Le 11 mai a été fixé peut-être pas de manière précipitée mais disons de manière très médiatique et l’on se demande si le gouvernement était prêt.

On a l’impression que le gouvernement court après le temps et après l’annonce du président de la République. »

La date du 11 mai :

« Nous sommes pour le déconfinement mais il y a de l’anxiété chez les Français. Il y a la question des écoles, celle de l’accès aux masques… Un exemple très concret : mon épouse était tout à l’heure dans une grande surface et il n’y a plus de masques ! On est en train de créer une pénurie sur la pénurie. Est-ce qu’il ne fallait pas éviter que le commerce se mêle de cette fourniture de masques ? Est-ce qu’il ne fallait pas tout simplement fournir des masques à tous les Français ?

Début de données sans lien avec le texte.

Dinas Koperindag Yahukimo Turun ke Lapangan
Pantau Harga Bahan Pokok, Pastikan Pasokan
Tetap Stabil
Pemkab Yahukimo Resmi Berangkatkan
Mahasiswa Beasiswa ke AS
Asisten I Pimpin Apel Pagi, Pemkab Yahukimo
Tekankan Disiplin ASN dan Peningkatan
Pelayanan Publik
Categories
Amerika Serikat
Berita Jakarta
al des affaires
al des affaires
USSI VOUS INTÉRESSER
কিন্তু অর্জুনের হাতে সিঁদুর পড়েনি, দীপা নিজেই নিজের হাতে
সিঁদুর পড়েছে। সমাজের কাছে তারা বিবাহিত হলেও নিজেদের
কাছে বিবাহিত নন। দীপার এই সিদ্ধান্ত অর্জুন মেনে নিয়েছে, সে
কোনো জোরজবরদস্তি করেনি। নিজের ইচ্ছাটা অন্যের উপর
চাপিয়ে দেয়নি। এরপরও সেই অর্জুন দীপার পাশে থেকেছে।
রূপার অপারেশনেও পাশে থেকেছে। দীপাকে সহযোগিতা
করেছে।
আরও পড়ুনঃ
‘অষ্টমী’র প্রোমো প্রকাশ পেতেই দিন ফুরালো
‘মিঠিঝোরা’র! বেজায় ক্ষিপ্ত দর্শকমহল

On me dit que ça coûterait une fortune mais actuellement on dépense des fortunes pour protéger les Français et c’est tant mieux, alors fournir des masques à quelques dizaines de millions de nos concitoyens c’est possible.

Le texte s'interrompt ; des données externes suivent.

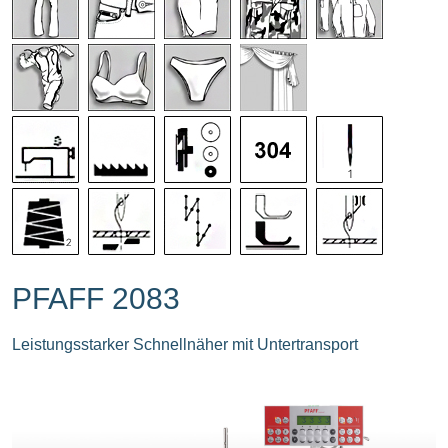
PFAFF 2083
Leistungsstarker Schnellnäher mit Untertransport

Pour moi, l’accès aux masques doit être gratuit pour tous et tout le monde dès que l’on rentre dans l’espace public.

Les mesures présentées ne vont pas dans ce sens. »

Le port du masque :

« Je pense que dès que l’on rentre dans l’espace public, ces masques deviennent la meilleure mesure de protection collective.

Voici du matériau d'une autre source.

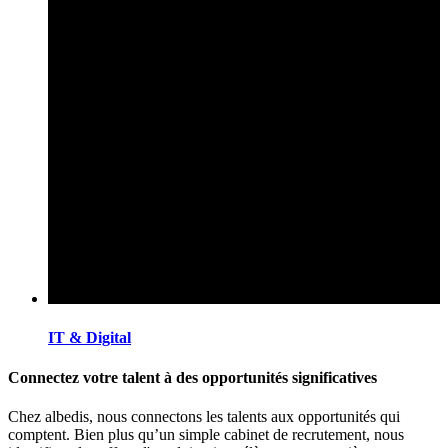
IT & Digital
Connectez votre talent à des opportunités significatives
Chez albedis, nous connectons les talents aux opportunités qui
comptent. Bien plus qu’un simple cabinet de recrutement, nous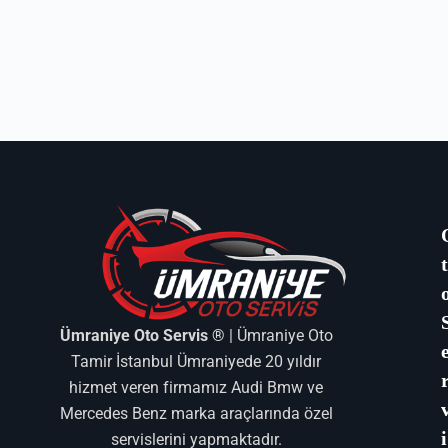
Ümraniye Oto Servis ®
| Ümraniye Oto
Tamir İstanbul Ümraniyede 20 yıldır
hizmet veren firmamız Audi Bmw ve
Mercedes Benz marka araçlarında özel
i
servislerini yapmaktadır.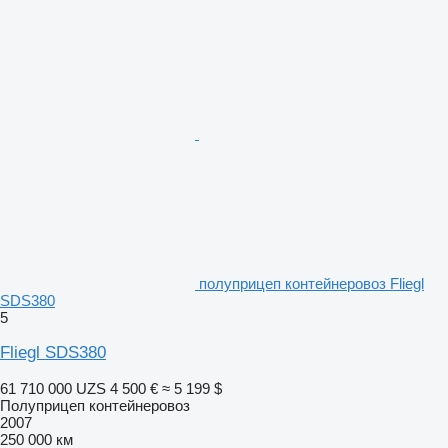
полуприцеп контейнеровоз Fliegl
SDS380
5
Fliegl SDS380
61 710 000 UZS
4 500 €
≈ 5 199 $
Полуприцеп контейнеровоз
2007
250 000 км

Si c’est un plus, ce n’est pas quelque chose qui doit être aléatoire, ce doit être obligatoire. On ne peut rendre le masque obligatoire dans les écoles ou les transports et ne pas le faire dans l’espace public.

Les Français sont prêts à faire cet effort. »

Les critiques de la majorité LREM :

« C’est abruti et irrespectueux. On ne traite pas ses collègues d’irresponsables comme l’a fait Stanislas Guerini. Nous sommes des parlementaires comme lui.

Le fait qu’il y ait eu si peu de votants en faveur du plan de déconfinement devrait plutôt l’alerter sur la capacité pédagogique du gouvernement.

Monsieur Guerini est la voix de son maître et je peux le comprendre.

En revanche, il peut ne pas être insultant avec ceux qui ne pensent pas comme lui.

Il est dans une logique d’aboyeur mais ce n’est pas ça qui va nous impressionner. Nous l’avons d’ailleurs démontré en retoquant un amendement scandaleux de Mme Belloubet.

La pression ne marchera sur le Sénat. Je crois au rapport de force en politique mais je ne crois pas à la menace et à l’invective. »

La responsabilité pénale des élus locaux :

« L’idée était d’exonérer les maires de leur responsabilité pénale en cas de contamination s’ils ont pris toutes les mesures nécessaires.

Nous nous sommes ralliés à la position du sénateur Philippe Bas parce que nous voulons dire que le gouvernement a créé un état d’exception y compris sur le plan législatif et il veut s’appuyer sur les élus locaux. Ces élus et particulièrement les maires, sont aujourd’hui surexposés dans le cadre des mesures prévues dans le plan de déconfinement. Ils sont surexposés notamment sur le plan judiciaire.

Nous voulons les surprotéger non pas pour les dédouaner de leur responsabilité mais pour éviter qu’il ne fasse l’objet de poursuites alors qu’ils auraient géré normalement cette crise. Ce n’est pas une amnistie que nous demandons mais une protection spécifique limitée dans le temps au profit des maires.

Mme Belloubet s’est fendue d’un amendement rejetant cette proposition et laissant entendre que la bonne voix viendra de l’Assemblée nationale.

Elle s’est entêtée avec des propos qui frisaient la suffisance à l’égard des sénateurs. Le résultat n’a pas manqué puisque son amendement a reçu 327 voix contre et aucun en sa faveur.

Je pense que c’est une alerte qui devrait être prise en compte par la ministre, le gouvernement et Monsieur Guerini.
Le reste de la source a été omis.